* _Problem_:
Without the pictures, print the lines running from the beginning of the material to the line containing "С 2020 года художник творческой", both ends included.

* _Information provided_:
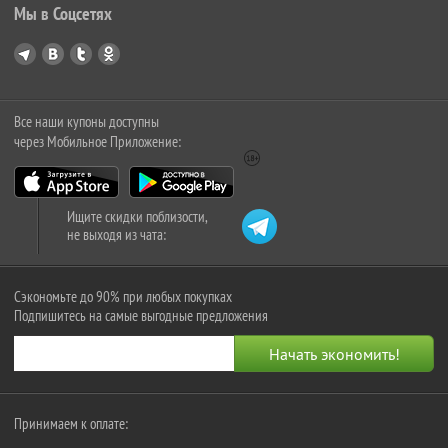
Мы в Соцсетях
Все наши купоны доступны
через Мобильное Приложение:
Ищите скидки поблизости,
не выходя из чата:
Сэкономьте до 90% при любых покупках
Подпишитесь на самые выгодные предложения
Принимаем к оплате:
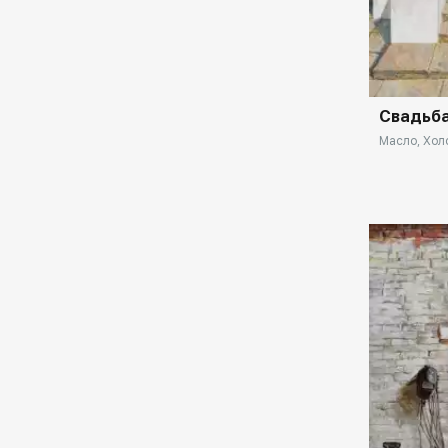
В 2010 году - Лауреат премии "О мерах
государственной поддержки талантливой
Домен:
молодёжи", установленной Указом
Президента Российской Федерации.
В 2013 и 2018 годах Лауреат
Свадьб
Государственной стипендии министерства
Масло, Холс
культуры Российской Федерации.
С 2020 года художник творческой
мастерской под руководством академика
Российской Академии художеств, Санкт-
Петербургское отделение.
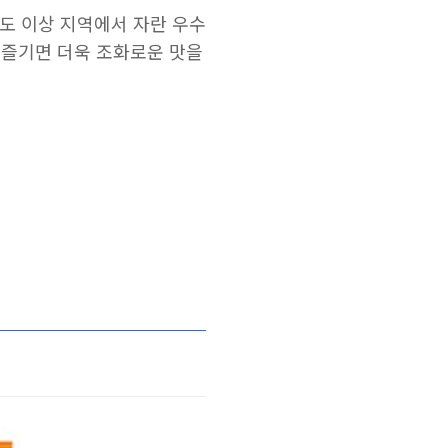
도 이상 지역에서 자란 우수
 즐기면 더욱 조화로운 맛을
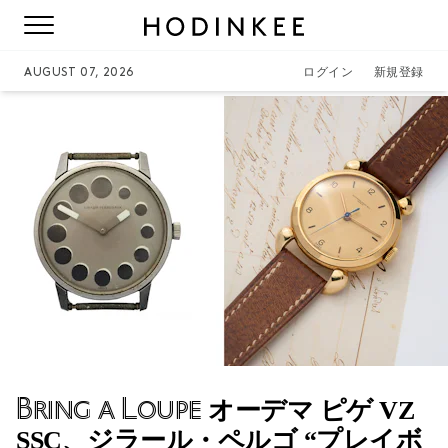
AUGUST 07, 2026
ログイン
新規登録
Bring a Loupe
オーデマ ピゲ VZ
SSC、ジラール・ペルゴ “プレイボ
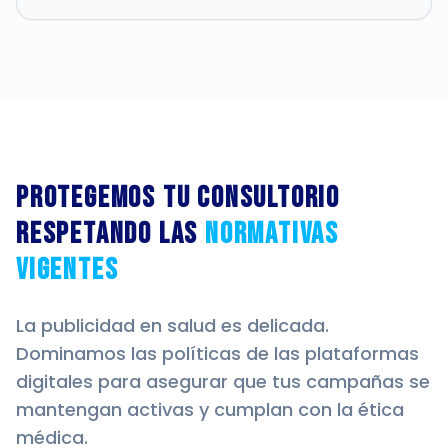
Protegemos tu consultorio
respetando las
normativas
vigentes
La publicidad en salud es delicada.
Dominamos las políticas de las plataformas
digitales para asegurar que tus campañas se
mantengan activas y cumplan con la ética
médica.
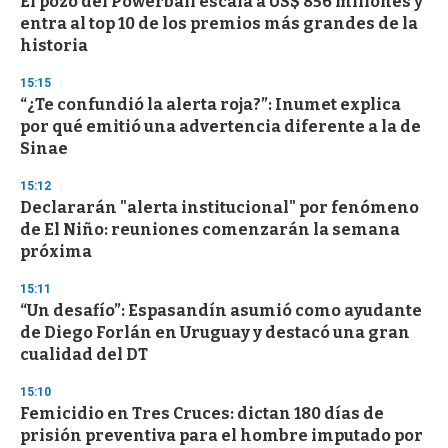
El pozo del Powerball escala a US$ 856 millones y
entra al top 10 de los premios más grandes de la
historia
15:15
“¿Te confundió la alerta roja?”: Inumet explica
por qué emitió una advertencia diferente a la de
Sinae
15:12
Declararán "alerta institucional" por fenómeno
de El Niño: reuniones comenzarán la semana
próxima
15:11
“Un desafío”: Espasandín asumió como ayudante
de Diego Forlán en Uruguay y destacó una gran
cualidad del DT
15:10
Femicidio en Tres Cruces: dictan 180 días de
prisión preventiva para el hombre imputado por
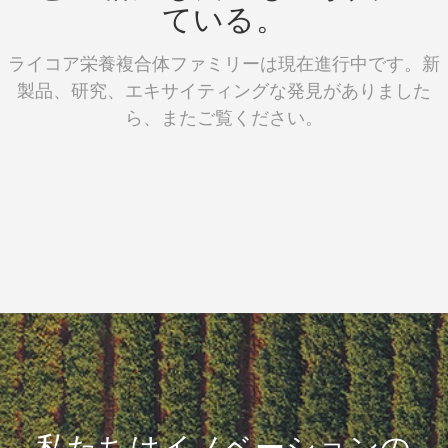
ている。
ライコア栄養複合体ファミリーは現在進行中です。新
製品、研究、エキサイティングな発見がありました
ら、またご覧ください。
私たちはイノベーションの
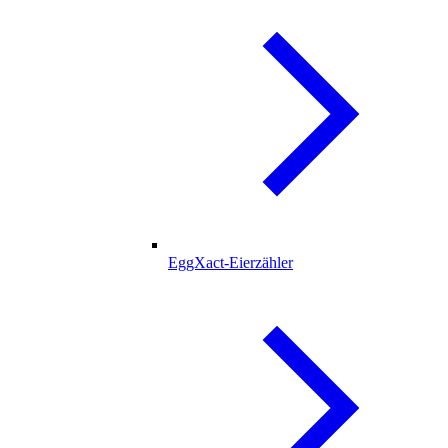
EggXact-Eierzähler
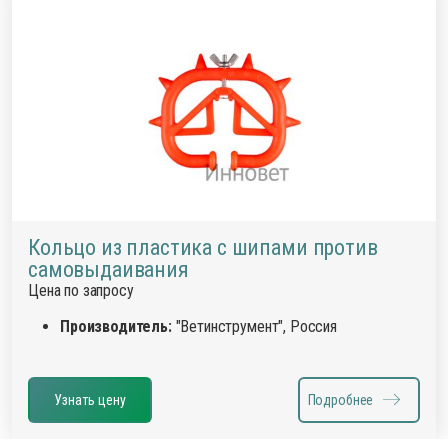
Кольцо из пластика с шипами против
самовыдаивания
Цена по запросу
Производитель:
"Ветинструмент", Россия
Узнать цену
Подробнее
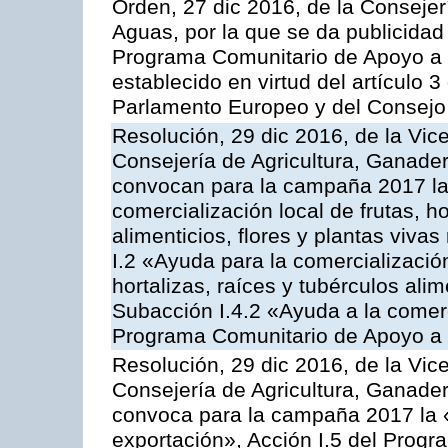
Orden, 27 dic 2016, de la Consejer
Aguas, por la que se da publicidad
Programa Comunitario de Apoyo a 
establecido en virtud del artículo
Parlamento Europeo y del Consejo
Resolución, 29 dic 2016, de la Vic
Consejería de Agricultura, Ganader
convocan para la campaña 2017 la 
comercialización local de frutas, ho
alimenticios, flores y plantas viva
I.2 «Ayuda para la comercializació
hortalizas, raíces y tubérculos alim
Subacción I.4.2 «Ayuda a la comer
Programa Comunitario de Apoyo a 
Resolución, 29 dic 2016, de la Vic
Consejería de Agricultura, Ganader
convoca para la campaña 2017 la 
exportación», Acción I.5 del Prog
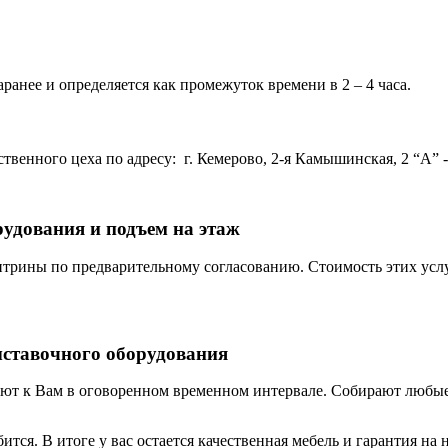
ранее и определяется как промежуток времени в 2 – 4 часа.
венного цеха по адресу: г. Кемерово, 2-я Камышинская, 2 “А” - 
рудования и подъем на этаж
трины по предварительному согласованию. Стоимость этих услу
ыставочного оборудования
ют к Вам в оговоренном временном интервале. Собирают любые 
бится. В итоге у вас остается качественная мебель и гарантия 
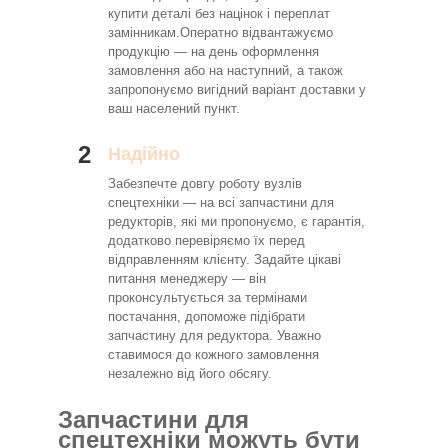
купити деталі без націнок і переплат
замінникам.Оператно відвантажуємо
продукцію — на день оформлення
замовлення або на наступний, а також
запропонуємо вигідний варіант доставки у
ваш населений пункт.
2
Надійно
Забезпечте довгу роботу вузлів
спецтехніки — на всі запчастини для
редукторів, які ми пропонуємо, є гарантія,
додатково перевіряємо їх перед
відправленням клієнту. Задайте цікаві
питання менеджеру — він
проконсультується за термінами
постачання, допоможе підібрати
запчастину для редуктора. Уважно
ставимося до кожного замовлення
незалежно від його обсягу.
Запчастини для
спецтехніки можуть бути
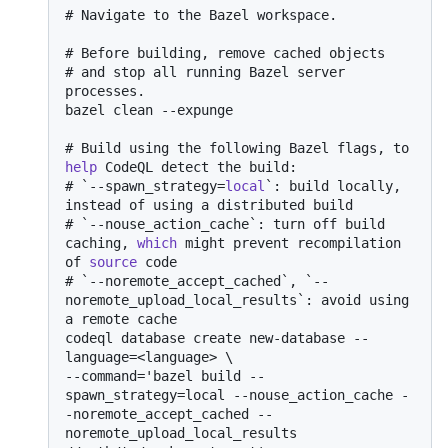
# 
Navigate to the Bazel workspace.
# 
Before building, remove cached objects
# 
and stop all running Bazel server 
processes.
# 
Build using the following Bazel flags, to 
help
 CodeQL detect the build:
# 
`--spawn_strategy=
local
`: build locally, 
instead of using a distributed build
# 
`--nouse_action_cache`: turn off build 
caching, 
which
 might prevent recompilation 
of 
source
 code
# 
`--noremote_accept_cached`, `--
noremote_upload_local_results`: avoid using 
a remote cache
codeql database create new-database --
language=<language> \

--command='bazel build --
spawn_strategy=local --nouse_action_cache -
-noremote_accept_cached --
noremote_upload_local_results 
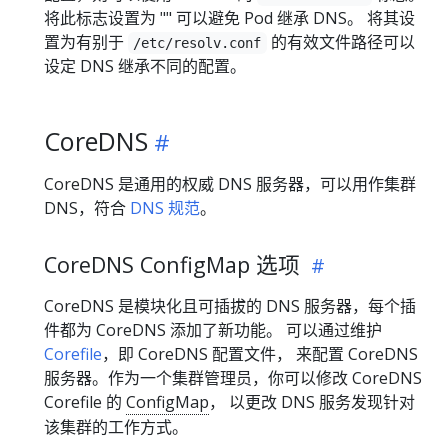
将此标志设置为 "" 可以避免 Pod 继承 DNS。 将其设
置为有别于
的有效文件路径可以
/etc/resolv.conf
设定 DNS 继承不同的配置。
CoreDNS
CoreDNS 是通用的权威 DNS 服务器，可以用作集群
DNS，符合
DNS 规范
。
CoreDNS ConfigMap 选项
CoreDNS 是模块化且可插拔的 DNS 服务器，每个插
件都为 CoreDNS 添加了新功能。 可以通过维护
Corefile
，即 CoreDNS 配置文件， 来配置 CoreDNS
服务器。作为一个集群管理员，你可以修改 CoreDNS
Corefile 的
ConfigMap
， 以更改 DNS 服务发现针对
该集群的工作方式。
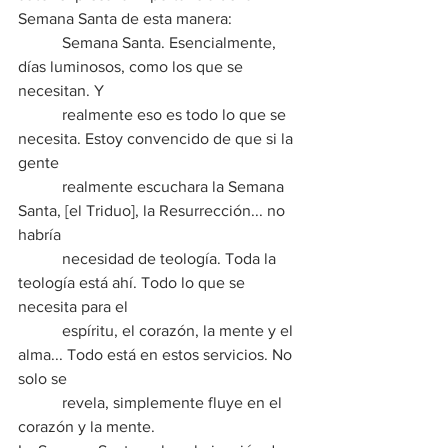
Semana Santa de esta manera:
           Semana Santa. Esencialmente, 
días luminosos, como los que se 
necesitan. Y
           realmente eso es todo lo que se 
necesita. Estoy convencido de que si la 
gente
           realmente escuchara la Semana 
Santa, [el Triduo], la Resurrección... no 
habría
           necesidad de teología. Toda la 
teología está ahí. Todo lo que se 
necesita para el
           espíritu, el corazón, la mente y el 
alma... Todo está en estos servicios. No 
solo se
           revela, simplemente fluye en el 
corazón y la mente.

* _Output of the exercise_:
Мы в Соцсетях
Все наши купоны доступны
через Мобильное Приложение:
Ищите скидки поблизости,
не выходя из чата:
Сэкономьте до 90% при любых покупках
Подпишитесь на самые выгодные предложения
Принимаем к оплате:
В 2010 году - Лауреат премии "О мерах
государственной поддержки талантливой
Домен:
молодёжи", установленной Указом
Президента Российской Федерации.
В 2013 и 2018 годах Лауреат
Свадьб
Государственной стипендии министерства
Масло, Холс
культуры Российской Федерации.
С 2020 года художник творческой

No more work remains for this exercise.